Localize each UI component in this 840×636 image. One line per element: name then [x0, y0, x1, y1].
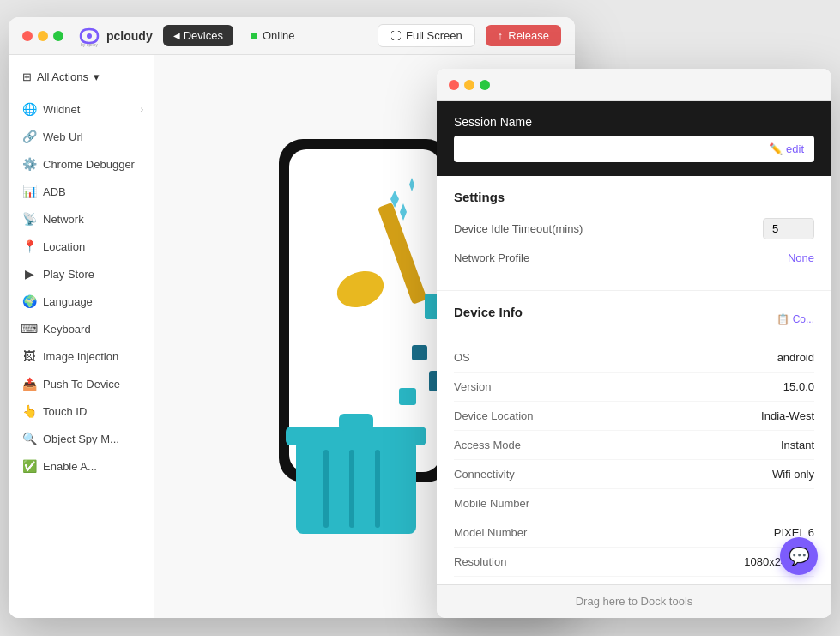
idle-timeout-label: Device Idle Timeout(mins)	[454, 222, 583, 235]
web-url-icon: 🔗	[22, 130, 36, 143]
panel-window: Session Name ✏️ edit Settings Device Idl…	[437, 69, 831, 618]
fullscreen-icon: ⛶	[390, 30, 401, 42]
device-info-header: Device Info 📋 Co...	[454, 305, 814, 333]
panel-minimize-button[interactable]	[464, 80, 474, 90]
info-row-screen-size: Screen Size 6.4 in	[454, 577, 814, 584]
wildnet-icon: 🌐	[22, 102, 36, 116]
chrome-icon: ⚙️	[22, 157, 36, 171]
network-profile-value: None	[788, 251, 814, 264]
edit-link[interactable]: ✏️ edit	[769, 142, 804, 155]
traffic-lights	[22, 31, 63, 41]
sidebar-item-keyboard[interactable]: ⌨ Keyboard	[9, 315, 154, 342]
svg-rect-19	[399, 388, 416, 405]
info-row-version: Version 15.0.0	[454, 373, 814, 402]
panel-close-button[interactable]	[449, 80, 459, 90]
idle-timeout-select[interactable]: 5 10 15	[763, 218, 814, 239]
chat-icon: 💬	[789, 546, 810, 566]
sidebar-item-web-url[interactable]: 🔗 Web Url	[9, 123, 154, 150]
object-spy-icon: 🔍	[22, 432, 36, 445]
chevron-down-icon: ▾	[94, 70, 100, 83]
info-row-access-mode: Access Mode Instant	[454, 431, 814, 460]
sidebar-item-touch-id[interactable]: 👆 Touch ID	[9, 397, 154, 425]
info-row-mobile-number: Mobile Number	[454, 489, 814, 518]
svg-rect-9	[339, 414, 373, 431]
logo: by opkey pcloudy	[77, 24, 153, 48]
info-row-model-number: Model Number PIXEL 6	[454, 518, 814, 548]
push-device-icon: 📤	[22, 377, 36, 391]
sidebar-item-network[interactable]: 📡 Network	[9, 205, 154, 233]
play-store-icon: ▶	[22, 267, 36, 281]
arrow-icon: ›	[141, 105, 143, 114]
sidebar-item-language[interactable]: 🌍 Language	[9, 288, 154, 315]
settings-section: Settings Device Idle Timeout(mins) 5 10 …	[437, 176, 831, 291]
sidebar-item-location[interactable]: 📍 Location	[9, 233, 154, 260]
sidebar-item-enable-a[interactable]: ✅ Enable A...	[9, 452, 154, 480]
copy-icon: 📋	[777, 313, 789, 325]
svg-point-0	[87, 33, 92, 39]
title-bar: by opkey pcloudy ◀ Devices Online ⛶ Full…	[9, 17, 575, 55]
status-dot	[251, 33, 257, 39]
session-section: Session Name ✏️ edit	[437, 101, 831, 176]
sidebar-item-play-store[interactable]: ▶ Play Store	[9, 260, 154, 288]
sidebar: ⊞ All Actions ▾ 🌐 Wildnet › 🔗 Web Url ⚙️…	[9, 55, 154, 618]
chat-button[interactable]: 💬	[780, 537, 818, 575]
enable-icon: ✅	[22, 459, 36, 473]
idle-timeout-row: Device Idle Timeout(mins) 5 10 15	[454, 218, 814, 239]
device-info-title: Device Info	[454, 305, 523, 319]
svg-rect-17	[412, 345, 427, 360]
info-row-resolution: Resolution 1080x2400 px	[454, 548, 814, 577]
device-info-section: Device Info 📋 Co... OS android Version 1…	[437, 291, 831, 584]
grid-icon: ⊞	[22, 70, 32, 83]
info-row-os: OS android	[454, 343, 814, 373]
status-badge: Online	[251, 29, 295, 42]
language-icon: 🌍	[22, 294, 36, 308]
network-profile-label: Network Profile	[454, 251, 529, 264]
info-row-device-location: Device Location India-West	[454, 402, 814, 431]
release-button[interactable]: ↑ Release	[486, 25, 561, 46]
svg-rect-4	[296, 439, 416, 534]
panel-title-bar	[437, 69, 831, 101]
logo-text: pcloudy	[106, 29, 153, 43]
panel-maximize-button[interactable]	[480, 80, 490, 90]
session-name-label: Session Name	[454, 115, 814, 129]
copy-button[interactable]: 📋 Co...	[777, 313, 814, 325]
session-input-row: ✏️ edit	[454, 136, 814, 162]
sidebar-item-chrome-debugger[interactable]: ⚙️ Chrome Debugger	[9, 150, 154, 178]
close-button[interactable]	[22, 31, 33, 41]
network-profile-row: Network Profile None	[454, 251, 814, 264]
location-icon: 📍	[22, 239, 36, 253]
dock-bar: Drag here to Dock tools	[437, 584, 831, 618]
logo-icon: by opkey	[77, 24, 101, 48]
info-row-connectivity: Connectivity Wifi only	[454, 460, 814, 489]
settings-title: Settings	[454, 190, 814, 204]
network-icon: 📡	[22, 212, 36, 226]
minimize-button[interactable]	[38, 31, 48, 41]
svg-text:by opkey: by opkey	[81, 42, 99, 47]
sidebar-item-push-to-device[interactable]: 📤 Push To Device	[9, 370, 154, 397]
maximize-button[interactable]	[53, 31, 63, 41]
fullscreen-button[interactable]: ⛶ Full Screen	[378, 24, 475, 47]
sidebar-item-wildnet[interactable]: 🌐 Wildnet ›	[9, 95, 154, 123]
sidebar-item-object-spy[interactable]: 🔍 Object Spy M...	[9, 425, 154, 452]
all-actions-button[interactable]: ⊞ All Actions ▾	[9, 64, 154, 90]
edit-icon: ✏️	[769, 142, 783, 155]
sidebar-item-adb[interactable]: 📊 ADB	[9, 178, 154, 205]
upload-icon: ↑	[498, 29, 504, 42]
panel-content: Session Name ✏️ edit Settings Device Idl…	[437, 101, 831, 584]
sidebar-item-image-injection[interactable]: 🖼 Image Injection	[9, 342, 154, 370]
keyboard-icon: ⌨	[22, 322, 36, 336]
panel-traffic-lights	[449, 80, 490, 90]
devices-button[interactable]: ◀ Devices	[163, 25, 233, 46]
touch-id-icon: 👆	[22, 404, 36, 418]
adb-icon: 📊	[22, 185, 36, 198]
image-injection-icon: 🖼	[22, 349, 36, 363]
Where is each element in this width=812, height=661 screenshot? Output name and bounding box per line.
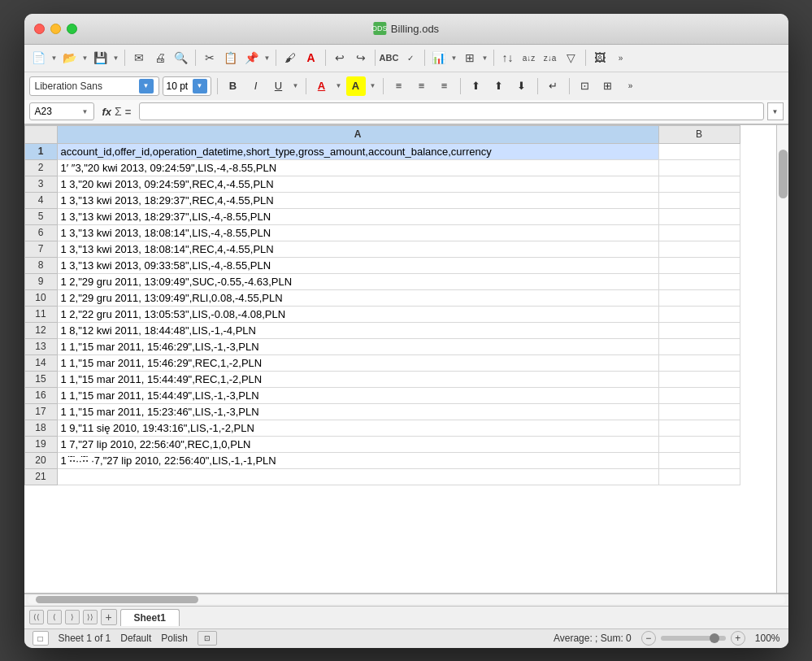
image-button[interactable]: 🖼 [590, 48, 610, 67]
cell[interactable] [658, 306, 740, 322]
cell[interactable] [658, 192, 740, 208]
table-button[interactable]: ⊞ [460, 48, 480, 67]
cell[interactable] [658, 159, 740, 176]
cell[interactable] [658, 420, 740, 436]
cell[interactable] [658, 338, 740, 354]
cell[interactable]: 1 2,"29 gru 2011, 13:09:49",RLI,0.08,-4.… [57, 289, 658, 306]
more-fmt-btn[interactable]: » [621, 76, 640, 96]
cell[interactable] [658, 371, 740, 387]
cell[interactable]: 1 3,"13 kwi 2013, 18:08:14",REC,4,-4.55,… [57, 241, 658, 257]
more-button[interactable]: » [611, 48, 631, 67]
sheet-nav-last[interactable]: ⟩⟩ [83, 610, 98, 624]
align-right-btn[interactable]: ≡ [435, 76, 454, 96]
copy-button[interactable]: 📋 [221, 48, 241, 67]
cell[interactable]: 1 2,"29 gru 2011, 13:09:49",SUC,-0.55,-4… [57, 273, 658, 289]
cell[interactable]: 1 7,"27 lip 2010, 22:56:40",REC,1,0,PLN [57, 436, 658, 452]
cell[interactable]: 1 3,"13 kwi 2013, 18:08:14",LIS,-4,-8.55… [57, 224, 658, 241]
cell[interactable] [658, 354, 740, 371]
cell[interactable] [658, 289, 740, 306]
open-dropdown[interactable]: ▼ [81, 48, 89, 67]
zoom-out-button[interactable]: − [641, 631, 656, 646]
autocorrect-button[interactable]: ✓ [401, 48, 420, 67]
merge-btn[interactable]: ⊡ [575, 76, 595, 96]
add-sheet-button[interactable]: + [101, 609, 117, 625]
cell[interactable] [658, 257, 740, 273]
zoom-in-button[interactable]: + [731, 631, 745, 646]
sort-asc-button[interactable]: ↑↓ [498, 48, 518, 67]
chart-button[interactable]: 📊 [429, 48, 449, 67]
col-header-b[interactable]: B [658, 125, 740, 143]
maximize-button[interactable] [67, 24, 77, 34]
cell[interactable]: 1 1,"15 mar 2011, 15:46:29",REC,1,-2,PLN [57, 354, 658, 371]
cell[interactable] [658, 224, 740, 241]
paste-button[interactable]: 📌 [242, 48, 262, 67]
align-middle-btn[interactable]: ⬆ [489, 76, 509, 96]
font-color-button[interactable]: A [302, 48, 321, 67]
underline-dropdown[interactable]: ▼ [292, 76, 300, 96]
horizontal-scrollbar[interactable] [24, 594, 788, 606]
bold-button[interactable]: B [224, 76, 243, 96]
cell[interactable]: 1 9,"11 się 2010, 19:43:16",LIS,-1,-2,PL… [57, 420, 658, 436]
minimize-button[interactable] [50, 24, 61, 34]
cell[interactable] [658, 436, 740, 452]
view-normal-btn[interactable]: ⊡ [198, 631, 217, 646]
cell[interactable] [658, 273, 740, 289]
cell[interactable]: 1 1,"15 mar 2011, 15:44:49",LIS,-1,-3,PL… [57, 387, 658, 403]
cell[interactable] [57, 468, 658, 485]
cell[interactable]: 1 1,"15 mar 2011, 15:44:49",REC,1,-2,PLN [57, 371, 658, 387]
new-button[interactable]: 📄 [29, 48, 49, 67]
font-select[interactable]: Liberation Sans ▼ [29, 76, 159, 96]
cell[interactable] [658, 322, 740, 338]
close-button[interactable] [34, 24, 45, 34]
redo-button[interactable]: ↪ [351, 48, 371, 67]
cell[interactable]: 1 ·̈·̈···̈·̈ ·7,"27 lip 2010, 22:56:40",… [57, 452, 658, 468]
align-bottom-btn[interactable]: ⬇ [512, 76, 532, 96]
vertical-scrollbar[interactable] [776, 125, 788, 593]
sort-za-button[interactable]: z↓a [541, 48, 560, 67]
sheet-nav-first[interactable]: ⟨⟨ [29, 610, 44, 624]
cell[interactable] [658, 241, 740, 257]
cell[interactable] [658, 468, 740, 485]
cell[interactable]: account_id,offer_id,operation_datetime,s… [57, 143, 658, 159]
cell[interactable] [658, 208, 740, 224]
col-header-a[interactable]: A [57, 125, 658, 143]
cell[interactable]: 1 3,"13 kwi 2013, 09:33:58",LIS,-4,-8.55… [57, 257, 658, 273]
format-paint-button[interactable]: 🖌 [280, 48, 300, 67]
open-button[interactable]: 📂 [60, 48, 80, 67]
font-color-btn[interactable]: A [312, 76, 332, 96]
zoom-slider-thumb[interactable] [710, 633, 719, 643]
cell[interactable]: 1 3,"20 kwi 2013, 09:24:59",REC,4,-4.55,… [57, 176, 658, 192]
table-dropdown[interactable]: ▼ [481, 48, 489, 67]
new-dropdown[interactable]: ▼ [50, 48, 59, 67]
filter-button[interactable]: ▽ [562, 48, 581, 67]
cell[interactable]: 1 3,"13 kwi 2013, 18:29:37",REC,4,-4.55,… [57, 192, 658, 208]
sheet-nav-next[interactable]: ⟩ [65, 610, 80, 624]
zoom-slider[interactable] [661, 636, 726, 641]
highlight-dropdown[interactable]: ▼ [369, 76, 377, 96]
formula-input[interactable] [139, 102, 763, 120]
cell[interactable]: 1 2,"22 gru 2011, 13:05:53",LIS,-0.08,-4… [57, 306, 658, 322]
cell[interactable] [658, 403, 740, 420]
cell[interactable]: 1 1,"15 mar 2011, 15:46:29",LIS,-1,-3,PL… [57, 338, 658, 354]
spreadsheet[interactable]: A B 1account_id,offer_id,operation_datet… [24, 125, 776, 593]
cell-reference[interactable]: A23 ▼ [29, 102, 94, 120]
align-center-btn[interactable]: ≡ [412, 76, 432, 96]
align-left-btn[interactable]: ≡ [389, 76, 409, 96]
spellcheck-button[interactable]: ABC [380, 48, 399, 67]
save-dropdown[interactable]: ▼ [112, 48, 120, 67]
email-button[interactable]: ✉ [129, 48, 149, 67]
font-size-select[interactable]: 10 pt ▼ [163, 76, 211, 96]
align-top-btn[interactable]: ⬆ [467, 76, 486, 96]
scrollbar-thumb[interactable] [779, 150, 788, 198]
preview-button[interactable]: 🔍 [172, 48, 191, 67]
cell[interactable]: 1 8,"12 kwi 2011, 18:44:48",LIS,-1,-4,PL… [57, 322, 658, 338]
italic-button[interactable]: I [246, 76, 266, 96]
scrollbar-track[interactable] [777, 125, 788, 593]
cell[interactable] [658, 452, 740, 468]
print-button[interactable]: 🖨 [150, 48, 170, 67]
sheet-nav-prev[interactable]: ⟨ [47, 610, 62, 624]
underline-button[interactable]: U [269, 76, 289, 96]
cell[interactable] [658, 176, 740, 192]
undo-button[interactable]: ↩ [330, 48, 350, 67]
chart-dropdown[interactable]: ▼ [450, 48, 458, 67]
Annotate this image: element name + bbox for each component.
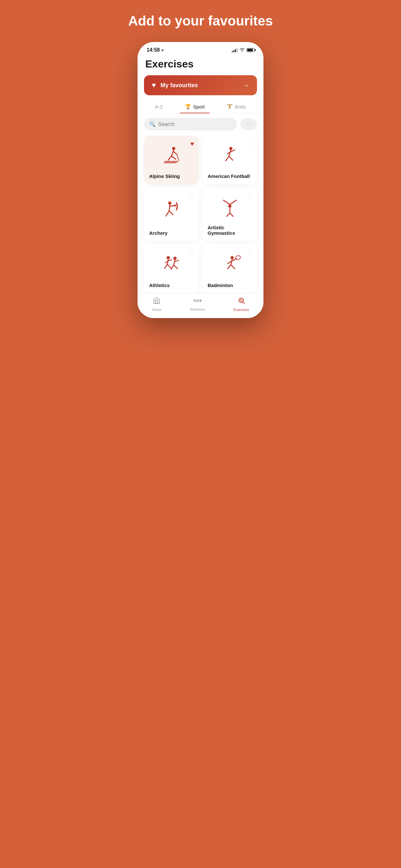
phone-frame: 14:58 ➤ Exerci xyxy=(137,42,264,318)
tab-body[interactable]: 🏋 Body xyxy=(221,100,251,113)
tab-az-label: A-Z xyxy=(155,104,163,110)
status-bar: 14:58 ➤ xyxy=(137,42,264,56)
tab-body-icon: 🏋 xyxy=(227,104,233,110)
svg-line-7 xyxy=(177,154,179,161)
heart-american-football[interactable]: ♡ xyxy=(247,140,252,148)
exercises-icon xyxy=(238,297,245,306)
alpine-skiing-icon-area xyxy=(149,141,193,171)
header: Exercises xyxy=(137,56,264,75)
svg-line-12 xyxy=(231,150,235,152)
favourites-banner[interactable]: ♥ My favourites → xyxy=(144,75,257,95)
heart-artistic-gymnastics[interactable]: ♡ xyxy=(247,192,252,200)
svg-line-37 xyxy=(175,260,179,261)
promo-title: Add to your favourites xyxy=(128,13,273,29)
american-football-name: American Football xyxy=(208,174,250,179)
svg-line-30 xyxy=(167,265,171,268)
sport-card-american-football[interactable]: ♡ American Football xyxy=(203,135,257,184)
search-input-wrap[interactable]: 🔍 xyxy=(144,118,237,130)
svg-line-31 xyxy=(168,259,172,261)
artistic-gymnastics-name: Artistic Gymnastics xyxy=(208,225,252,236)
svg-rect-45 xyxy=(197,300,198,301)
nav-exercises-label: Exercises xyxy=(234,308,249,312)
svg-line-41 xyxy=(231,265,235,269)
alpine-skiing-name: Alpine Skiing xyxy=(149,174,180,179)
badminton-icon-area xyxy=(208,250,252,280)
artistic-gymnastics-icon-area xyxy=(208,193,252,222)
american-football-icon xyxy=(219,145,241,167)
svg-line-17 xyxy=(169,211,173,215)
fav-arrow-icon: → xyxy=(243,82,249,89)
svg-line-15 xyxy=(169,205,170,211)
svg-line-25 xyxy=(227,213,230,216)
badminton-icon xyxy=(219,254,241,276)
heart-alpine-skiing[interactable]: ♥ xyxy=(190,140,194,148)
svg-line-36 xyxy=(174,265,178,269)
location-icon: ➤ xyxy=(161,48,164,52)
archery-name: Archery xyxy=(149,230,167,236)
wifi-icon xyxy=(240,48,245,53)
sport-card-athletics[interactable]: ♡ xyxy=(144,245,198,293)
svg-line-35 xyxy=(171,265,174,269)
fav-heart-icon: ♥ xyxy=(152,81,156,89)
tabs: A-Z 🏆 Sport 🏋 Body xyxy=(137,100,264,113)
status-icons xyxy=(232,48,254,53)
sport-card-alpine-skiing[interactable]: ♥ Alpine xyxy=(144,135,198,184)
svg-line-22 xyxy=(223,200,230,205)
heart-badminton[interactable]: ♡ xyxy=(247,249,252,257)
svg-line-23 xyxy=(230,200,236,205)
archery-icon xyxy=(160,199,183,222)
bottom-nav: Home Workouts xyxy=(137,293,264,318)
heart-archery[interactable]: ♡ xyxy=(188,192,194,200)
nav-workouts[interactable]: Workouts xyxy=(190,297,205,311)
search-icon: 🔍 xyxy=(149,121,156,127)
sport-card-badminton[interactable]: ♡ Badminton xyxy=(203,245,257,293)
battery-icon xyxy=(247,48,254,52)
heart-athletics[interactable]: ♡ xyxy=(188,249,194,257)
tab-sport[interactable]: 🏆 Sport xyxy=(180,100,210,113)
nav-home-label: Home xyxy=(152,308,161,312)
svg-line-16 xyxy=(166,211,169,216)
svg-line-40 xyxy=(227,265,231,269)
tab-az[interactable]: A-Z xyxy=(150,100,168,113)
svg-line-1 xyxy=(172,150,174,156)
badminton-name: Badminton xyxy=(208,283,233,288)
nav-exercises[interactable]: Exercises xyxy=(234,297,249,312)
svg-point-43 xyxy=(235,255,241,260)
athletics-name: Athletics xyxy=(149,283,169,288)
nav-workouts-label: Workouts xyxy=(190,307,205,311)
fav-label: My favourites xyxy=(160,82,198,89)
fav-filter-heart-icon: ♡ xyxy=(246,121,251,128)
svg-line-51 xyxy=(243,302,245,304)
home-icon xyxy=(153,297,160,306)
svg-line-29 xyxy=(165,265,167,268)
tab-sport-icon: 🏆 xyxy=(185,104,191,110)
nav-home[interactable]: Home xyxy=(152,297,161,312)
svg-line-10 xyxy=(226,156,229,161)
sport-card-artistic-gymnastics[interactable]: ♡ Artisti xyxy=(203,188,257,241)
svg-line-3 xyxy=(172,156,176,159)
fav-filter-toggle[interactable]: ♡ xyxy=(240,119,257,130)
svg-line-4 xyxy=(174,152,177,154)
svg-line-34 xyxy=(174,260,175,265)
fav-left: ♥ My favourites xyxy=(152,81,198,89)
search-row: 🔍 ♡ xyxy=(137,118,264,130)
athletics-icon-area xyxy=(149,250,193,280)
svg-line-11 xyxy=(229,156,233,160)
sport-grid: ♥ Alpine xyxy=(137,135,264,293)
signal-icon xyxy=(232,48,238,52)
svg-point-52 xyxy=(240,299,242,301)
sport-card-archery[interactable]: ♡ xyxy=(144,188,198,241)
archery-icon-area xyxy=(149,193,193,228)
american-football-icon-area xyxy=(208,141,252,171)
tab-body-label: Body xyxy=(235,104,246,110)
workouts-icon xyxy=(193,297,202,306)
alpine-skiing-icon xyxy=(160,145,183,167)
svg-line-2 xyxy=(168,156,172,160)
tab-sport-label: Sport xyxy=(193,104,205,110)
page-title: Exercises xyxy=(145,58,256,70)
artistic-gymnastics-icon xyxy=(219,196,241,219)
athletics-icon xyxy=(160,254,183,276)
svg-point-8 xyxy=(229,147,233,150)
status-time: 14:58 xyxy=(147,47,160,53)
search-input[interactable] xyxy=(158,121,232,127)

———

HOW TO COMPLETE THIS TASK. Reproduce each line in the listing above that mentions the string "status".

RESPONSE BOX.
status-dot	[251, 33, 257, 39]
status-badge: Online	[251, 29, 295, 42]
status-bar: 14:58 ➤ xyxy=(137,42,264,56)
status-icons xyxy=(232,48,254,53)
status-time: 14:58 xyxy=(147,47,160,53)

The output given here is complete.